A study by a leading Alzheimer's researcher at the University of Kentucky provides new evidence that will help researchers home in on the molecular mechanisms involved in inflammation of the central nervous system (CNS) and aid drug-development strategies for treating inflammatory neurological diseases.
The research was led by Linda Van Eldik, director of UK's Sanders-Brown Center on Aging, and included co-authors Bin Xing and Adam Bachstetter from the Van Eldik lab. The study demonstrated that the beta isoform of p38 mitogen-activated protein kinase (MAPK) has no apparent effect on inflammatory cytokine response and neurotoxicity in brain-cell cultures or in the brains of living mice.
Others have reported that the p38beta isoform is not involved in peripheral inflammatory disorders, such as arthritis and inflammatory bowel disease. However, whether p38beta is important in brain inflammation had not been studied before.
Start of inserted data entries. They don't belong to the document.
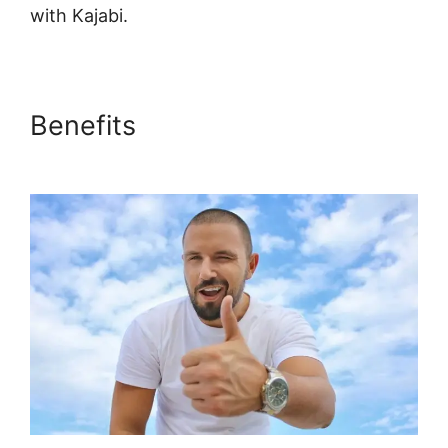
with Kajabi.
Benefits
Kajabi Upsell Vs
Bump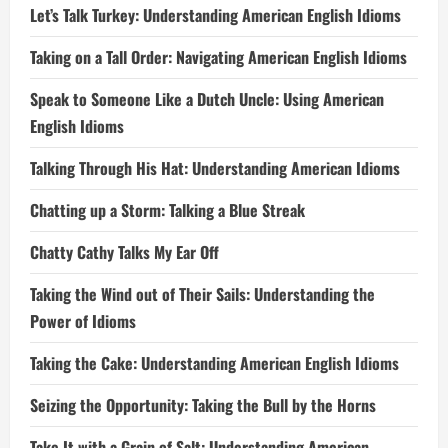
Let’s Talk Turkey: Understanding American English Idioms
Taking on a Tall Order: Navigating American English Idioms
Speak to Someone Like a Dutch Uncle: Using American
English Idioms
Talking Through His Hat: Understanding American Idioms
Chatting up a Storm: Talking a Blue Streak
Chatty Cathy Talks My Ear Off
Taking the Wind out of Their Sails: Understanding the
Power of Idioms
Taking the Cake: Understanding American English Idioms
Seizing the Opportunity: Taking the Bull by the Horns
Take It with a Grain of Salt: Understanding American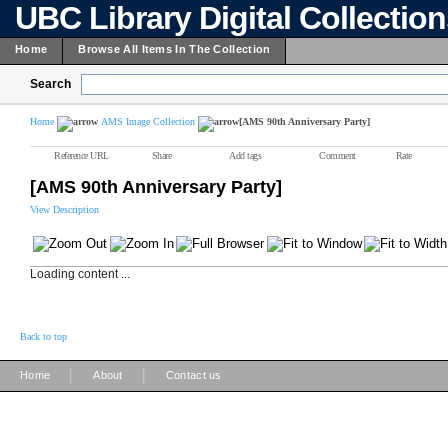
UBC Library Digital Collectio
Home
Browse All Items In The Collection
Search
Home
AMS Image Collection
[AMS 90th Anniversary Party]
Reference URL
Share
Add tags
Comment
Rate
[AMS 90th Anniversary Party]
View Description
Loading content ...
Back to top
|
|
Home
About
Contact us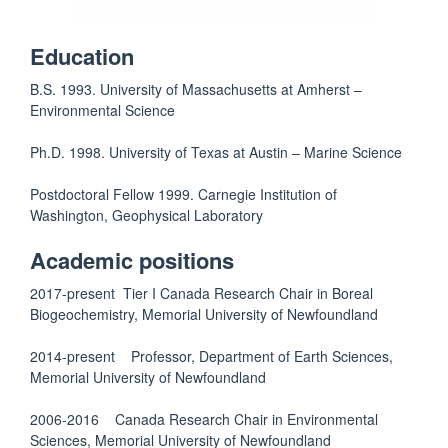
Education
B.S. 1993. University of Massachusetts at Amherst –
Environmental Science
Ph.D. 1998. University of Texas at Austin – Marine Science
Postdoctoral Fellow 1999. Carnegie Institution of
Washington, Geophysical Laboratory
Academic positions
2017-present Tier I Canada Research Chair in Boreal
Biogeochemistry, Memorial University of Newfoundland
2014-present Professor, Department of Earth Sciences,
Memorial University of Newfoundland
2006-2016 Canada Research Chair in Environmental
Sciences, Memorial University of Newfoundland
Taken together with previous studies by Van Eldik's lab, which document the critical role of p38alpha in CNS proinflammatory cytokine production and neuron survival, the new study further supports the idea that p38alpha, and not p38beta, is the key p38 isoform involved in central inflammatory responses.
The new findings also suggest that development of p38-inhibitor drugs to target CNS inflammatory diseases may not need to consider retention of p38beta inhibitory activity, but should instead focus on selectively targeting the p38alpha MAPK isoform as a potential therapeutic strategy.
The study used mice where the p38beta kinase was specifically eliminated, and asked whether brain cells that did not have p38beta could generate an inflammatory cytokine response and induce subsequent neuron death after treatment with a standard inflammatory stimulus.
The research found that in brain-cell cultures, and in mice treated with the inflammatory stimulus, the inflammatory cytokine response and neurotoxicity were the same whether the mice had normal p38beta levels or were deficient in p38beta. These results showed that, in agreement with peripheral inflammation models, p38beta is also expendable in the brain in terms of regulation of proinflammatory cytokines and downstream neurotoxicity.